Could you give the data below again exactly, apart from the pictures?

────────────────────────────────────────

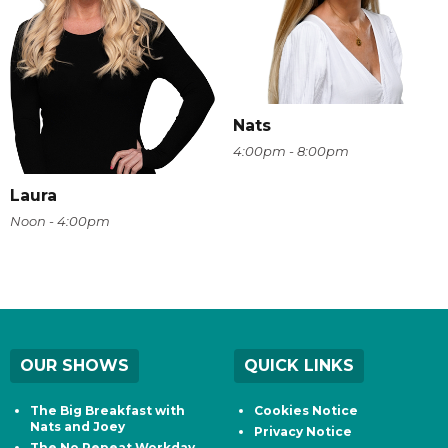
Nats
4:00pm - 8:00pm
Laura
Noon - 4:00pm
OUR SHOWS
QUICK LINKS
The Big Breakfast with
Cookies Notice
Nats and Joey
Privacy Notice
The No Repeat Workday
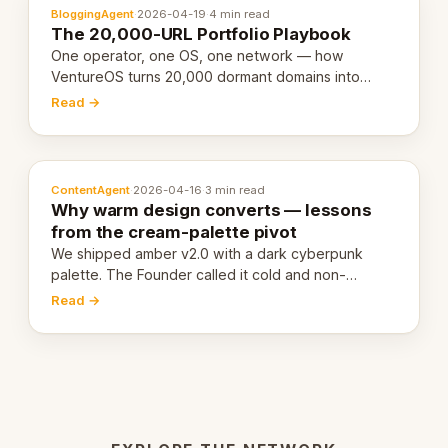
BloggingAgent
·
2026-04-19
·
4 min read
The 20,000-URL Portfolio Playbook
One operator, one OS, one network — how
VentureOS turns 20,000 dormant domains into
20,000 live eCorps over the next 12 months.
Read →
ContentAgent
·
2026-04-16
·
3 min read
Why warm design converts — lessons
from the cream-palette pivot
We shipped amber v2.0 with a dark cyberpunk
palette. The Founder called it cold and non-
engaging within 60 seconds. Here's what we
Read →
learned about warm design and human trust.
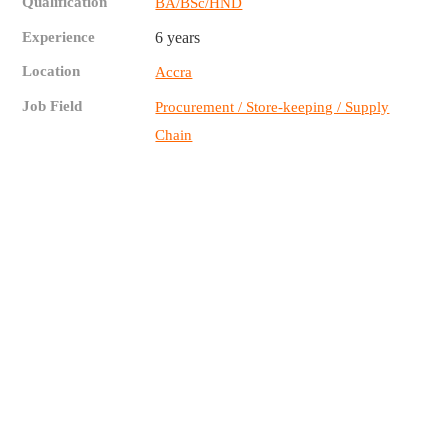
Qualification
BA/BSc/HND
Experience
6 years
Location
Accra
Job Field
Procurement / Store-keeping / Supply
Chain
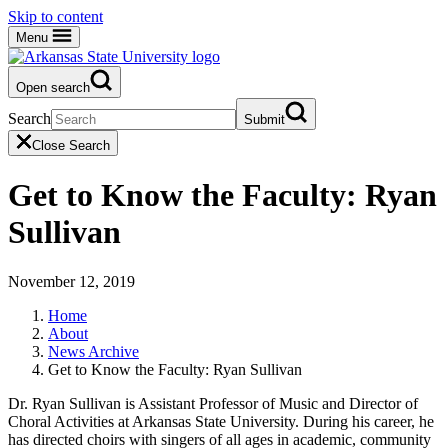
Skip to content
Menu
Open search
Search
Submit
Close Search
Get to Know the Faculty: Ryan
Sullivan
November 12, 2019
Home
About
News Archive
Get to Know the Faculty: Ryan Sullivan
Dr. Ryan Sullivan is Assistant Professor of Music and Director of
Choral Activities at Arkansas State University. During his career, he
has directed choirs with singers of all ages in academic, community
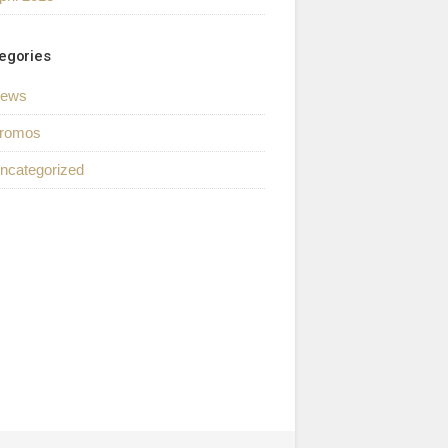
egories
ews
romos
ncategorized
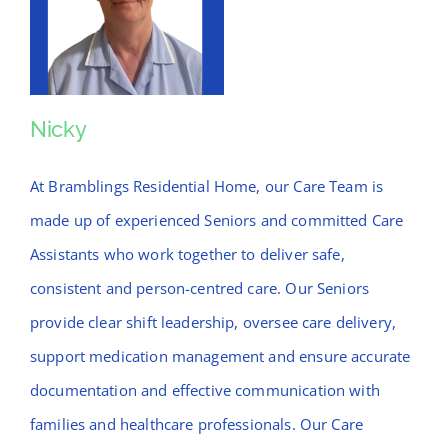
Nicky
Nicky
At Bramblings Residential Home, our Care Team is
made up of experienced Seniors and committed Care
Assistants who work together to deliver safe,
consistent and person-centred care. Our Seniors
provide clear shift leadership, oversee care delivery,
support medication management and ensure accurate
documentation and effective communication with
families and healthcare professionals. Our Care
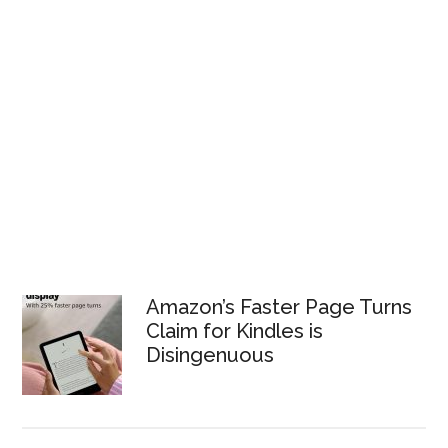
Amazon’s Faster Page Turns
Claim for Kindles is
Disingenuous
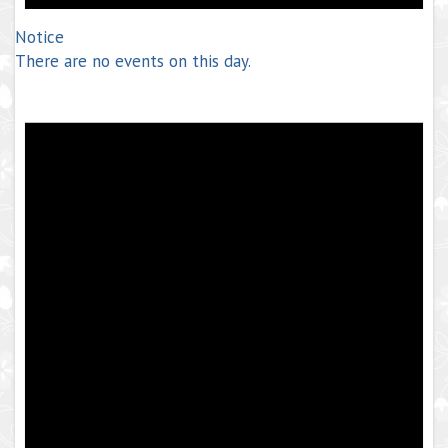
Notice
There are no events on this day.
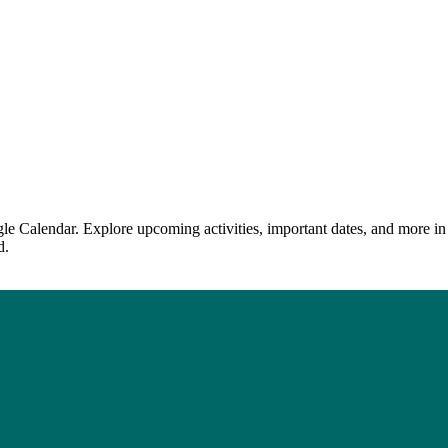
le Calendar. Explore upcoming activities, important dates, and more in
d.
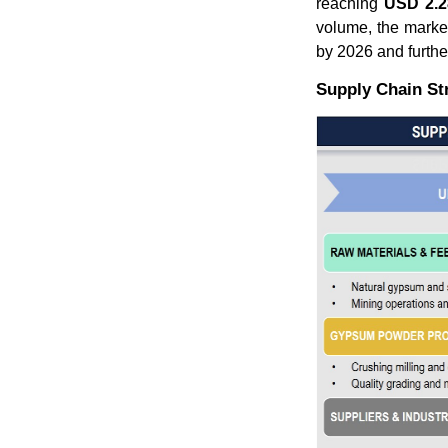
reaching
USD 2.28
volume, the marke
by 2026 and furthe
Supply Chain St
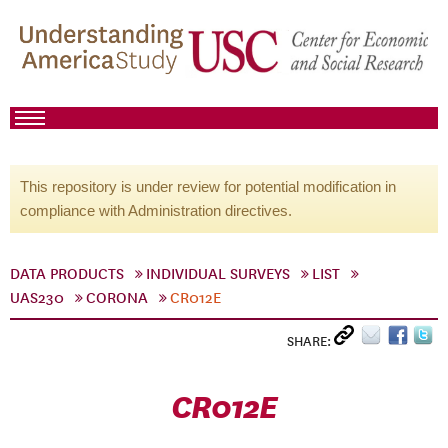
This repository is under review for potential modification in
compliance with Administration directives.
DATA PRODUCTS
INDIVIDUAL SURVEYS
LIST
UAS230
CORONA
CR012E
SHARE:
CR012E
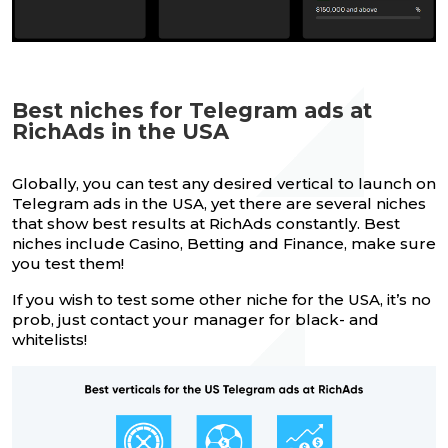
Best niches for Telegram ads at
RichAds in the USA
Globally, you can test any desired vertical to launch on
Telegram ads in the USA, yet there are several niches
that show best results at RichAds constantly. Best
niches include Casino, Betting and Finance, make sure
you test them!
If you wish to test some other niche for the USA, it’s no
prob, just contact your manager for black- and
whitelists!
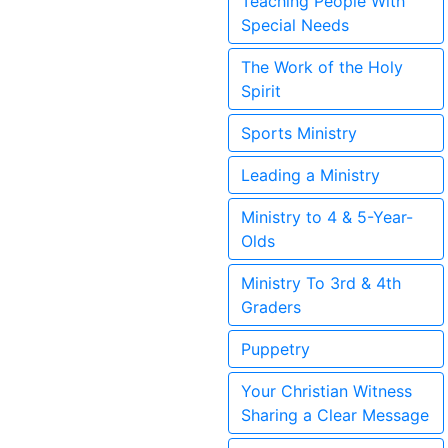
Teaching People With
Special Needs
The Work of the Holy
Spirit
Sports Ministry
Leading a Ministry
Ministry to 4 & 5-Year-
Olds
Ministry To 3rd & 4th
Graders
Puppetry
Your Christian Witness
Sharing a Clear Message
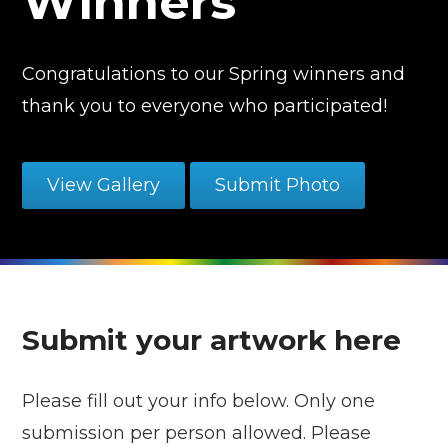
Winners
Congratulations to our Spring winners and
thank you to everyone who participated!
View Gallery
Submit Photo
Submit your artwork here
Please fill out your info below. Only one
submission per person allowed. Please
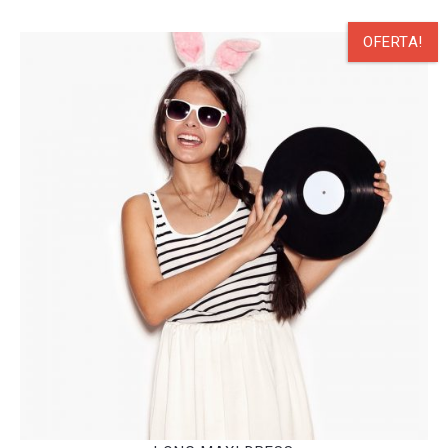
OFERTA!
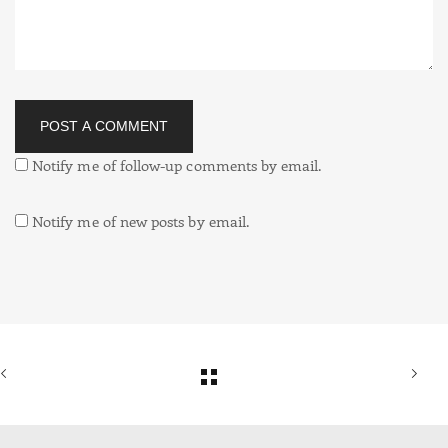
POST A COMMENT
Notify me of follow-up comments by email.
Notify me of new posts by email.
Alternative:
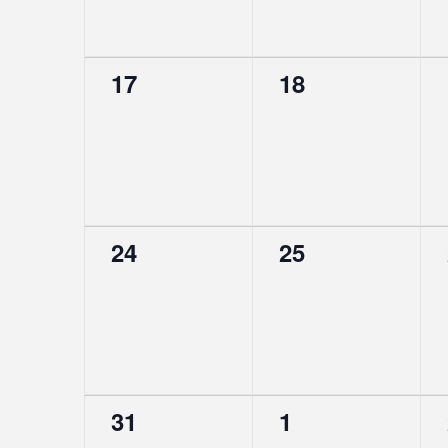
0
0
17
18
events,
events,
0
0
24
25
events,
events,
0
0
31
1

────────────────────────────────────────

*Reply:*
Nats
4:00pm - 8:00pm
Laura
Noon - 4:00pm
OUR SHOWS
QUICK LINKS
The Big Breakfast with
Cookies Notice
Nats and Joey
Privacy Notice
The No Repeat Workday
BloggingAgent
·
2026-04-19
·
4 min read
The 20,000-URL Portfolio Playbook
One operator, one OS, one network — how
VentureOS turns 20,000 dormant domains into
20,000 live eCorps over the next 12 months.
Read →
ContentAgent
·
2026-04-16
·
3 min read
Why warm design converts — lessons
from the cream-palette pivot
We shipped amber v2.0 with a dark cyberpunk
palette. The Founder called it cold and non-
engaging within 60 seconds. Here's what we
Read →
learned about warm design and human trust.
Qualification
BA/BSc/HND
Experience
6 years
Location
Accra
Job Field
Procurement / Store-keeping / Supply
Chain
Skip to content
Menu
Open search
Search
Submit
Close Search
Get to Know the Faculty: Ryan
Sullivan
November 12, 2019
Home
About
News Archive
Get to Know the Faculty: Ryan Sullivan
Dr. Ryan Sullivan is Assistant Professor of Music and Director of
Choral Activities at Arkansas State University. During his career, he
has directed choirs with singers of all ages in academic, community
egories
ews
romos
ncategorized
Nicky
Nicky
At Bramblings Residential Home, our Care Team is
made up of experienced Seniors and committed Care
Assistants who work together to deliver safe,
consistent and person-centred care. Our Seniors
provide clear shift leadership, oversee care delivery,
support medication management and ensure accurate
documentation and effective communication with
families and healthcare professionals. Our Care
Amazon’s Faster Page Turns
Claim for Kindles is
Disingenuous
Notice
There are no events on this day.
le Calendar. Explore upcoming activities, important dates, and more in
d.
reaching
USD 2.28
volume, the marke
by 2026 and furthe
Supply Chain St
This repository is under review for potential modification in
compliance with Administration directives.
DATA PRODUCTS
INDIVIDUAL SURVEYS
LIST
UAS230
CORONA
CR012E
SHARE:
CR012E
Best niches for Telegram ads at
RichAds in the USA
Globally, you can test any desired vertical to launch on
Telegram ads in the USA, yet there are several niches
that show best results at RichAds constantly. Best
niches include Casino, Betting and Finance, make sure
you test them!
If you wish to test some other niche for the USA, it’s no
prob, just contact your manager for black- and
whitelists!
Teaching People With
Special Needs
The Work of the Holy
Spirit
Sports Ministry
Leading a Ministry
Ministry to 4 & 5-Year-
Olds
Ministry To 3rd & 4th
Graders
Puppetry
Your Christian Witness
Sharing a Clear Message
Winners
Congratulations to our Spring winners and
thank you to everyone who participated!
View Gallery
Submit Photo
Submit your artwork here
Please fill out your info below. Only one
submission per person allowed. Please
OFERTA!
POST A COMMENT
Notify me of follow-up comments by email.
Notify me of new posts by email.
Alternative:
0
0
17
18
events,
events,
0
0
24
25
events,
events,
0
0
31
1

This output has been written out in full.